La capital, Parikia, es tu punto de entrada a la isla. Aunque es el puerto principal, no tiene ese caos turístico desenfrenado. Paseando por sus calles laberínticas encontrás la Iglesia de Ekatontapiliani, una joya del siglo VI que te transporta siglos hacia atrás. Las terrazas de los cafés están llenas de gente local cenando con tranquilidad, no de turistas apurados. El atardecer en el puerto es espectacular: barcos tradicionales, casas reflejadas en el agua y ese silencio especial que solo existe en algunas islas griegas.
Pero si querés descubrir el corazón romántico de Paros, tenés que llegar a Naoussa, al norte. Este pueblo de pescadores sigue siendo el pueblo de pescadores. Los restaurantes en primera línea de agua no ofrecen menús lamificados sino lo que el pescador trajo ese mismo día. Los precios son justos, las porciones generosas, y vos comés viendo cómo el sol desaparece detrás de las barcas. Es la Grecia que imaginaste antes de viajar.

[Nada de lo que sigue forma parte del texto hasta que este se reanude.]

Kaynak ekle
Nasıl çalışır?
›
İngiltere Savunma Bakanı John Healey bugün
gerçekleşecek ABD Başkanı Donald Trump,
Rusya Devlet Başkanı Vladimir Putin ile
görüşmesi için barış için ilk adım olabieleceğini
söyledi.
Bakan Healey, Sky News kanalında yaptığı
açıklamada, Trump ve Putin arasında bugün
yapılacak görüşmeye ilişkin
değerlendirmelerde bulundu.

Playas que no figuran en las guías turísticas

Aquí está la verdad: Paros tiene playas increíbles pero no masificadas. Panamoti es una de las mejores, con aguas azul turquesa y un ambiente relajado. Santa Maria, al norte, tiene aguas calmadas ideales para nadar sin preocupaciones. Golden Beach es perfecta para los que buscan un poco más de movimiento sin llegar a los niveles de locura de Mykonos. Lo mejor es que podés llegar a cualquiera de ellas en autobús público, alquilar una moto por 20-25 dólares diarios, o directamente hacer dedo como hacen los locales.
La historia viva en cada rincón

Paros fue la cuna del mármol que construyó el mundo antiguo. Los antiguos griegos extraían de acá el mármol para sus esculturas y templos. Las antiguas canteras siguen visibles en el interior de la isla, y si tenés curiosidad, podés visitarlas. Pero lo importante es que esta herencia hace que toda la isla tenga una calidad arquitectónica envidiable. Las casas no son casas: son pequeñas obras de arte.
Visitá Paros si buscás el lugar donde Grecia sigue siendo Grecia, sin filtros de Instagram ni multitudes asfixiantes. Los vuelos desde Buenos Aires hacen escala en algún hub europeo (Madrid, Roma o Atenas) y después un corto vuelo interno te deposita en la isla. El viaje cuesta entre 1200 y 1600 dólares dependiendo la época, y vale cada centavo. Esta es la isla griega que tenías que visitar hace años, pero que podés descubrir hoy mismo. Paros te está esperando.